Il s’est confronté cette fois à une nature vierge et toute puissante et nous invite à pénétrer dans la forêt primaire de Daintree située en Australie, dans le Queensland. Âgée de 125 millions d’années et inscrite au patrimoine mondial de l’Unesco, elle est l’une des plus anciennes de la planète. Cette plongée dans un univers totalement végétal nous conduit au cœur d’un univers hors du temps qui semble celui de la Genèse. Délaissant la chambre grand format avec laquelle il a l’habitude de travailler, le photographe a choisit un matériel léger qui lui permet non de faire face à son sujet mais de s’y inclure.

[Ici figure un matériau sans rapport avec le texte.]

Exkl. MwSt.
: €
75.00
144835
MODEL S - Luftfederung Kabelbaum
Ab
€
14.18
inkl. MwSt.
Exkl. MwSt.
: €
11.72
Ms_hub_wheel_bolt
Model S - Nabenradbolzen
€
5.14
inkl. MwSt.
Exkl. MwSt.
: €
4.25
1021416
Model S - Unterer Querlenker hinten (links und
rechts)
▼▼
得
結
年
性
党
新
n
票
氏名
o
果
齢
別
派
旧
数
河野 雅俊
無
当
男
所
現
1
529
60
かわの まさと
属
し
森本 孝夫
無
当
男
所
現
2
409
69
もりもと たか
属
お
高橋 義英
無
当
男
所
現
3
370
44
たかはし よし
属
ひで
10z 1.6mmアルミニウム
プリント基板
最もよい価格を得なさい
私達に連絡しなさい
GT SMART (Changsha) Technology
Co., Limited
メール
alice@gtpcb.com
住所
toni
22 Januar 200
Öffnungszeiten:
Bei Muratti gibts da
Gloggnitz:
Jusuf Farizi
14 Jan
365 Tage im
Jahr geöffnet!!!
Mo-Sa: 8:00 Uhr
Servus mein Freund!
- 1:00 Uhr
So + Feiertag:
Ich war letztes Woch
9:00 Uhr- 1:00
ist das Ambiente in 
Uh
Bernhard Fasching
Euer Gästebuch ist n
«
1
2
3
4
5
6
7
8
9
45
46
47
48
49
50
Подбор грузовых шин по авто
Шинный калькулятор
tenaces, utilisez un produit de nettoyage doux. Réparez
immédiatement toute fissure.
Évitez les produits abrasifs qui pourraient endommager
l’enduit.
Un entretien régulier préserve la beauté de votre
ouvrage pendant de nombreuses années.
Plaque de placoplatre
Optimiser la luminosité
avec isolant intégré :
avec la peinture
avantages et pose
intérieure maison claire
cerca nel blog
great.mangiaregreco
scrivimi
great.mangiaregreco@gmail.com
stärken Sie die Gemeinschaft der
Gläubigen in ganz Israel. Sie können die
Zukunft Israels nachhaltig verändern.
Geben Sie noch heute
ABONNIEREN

Dans ce milieu humide tropical où prolifèrent arbres démesurés et fougères géantes, Laurent Gueneau se livre effectivement à une expérience d’immersion : « Plus qu’une tentative de représentation, c’est une expérience corporelle et sensorielle que je tente de traduire en images.» Un tel milieu ne s’appréhende pas que visuellement. Ce que le photographe tente aussi de capter, c’est la moiteur de l’air, les odeurs d’avant et d’après la pluie, le silence percé de bruits et de cris inconnus.
Pourtant cette échappée au cœur de la nature, ne nous éloigne peut-être pas tant de l’architecture, domaine si familier à Laurent Gueneau : « Quand je me confronte au territoire, ... je célèbre des formes architecturales » déclarait-il. Dans cette forêt de Daintree, les formes sculpturales des arbres, celles des espaces aux dimensions majestueuses, des piliers, des voutes, des ogives, des volutes renvoient au vocabulaire de l’architecture sacrée si inspirée elle-même par les formes végétales: juste mouvement de retour. Il n’est pas jusqu’aux jeux de lumière sous la pénombre de la canopée qui ne ravive le sentiment d’un déjà vécu dans quelque cathédrale. Le choix du noir et blanc (c'est-à-dire le refus du vert) , inhabituel chez le photographe, participe de ce parallèle entre le végétal avec la pierre ouvragée par l’homme.
Si les cathédrales brûlent parfois, les forêts sont de plus en plus souvent victimes de destructions volontaires ou dues au réchauffement climatique. Les incendies récents qui ont frappé l’Australie y ont anéanti 20 % des forêts, en particulier dans l’état voisin de Nouvelle-Galles du Sud. Ils nous rappellent la fragilité de ce milieu, même si son exubérante vitalité semble le vouer à une existence éternelle.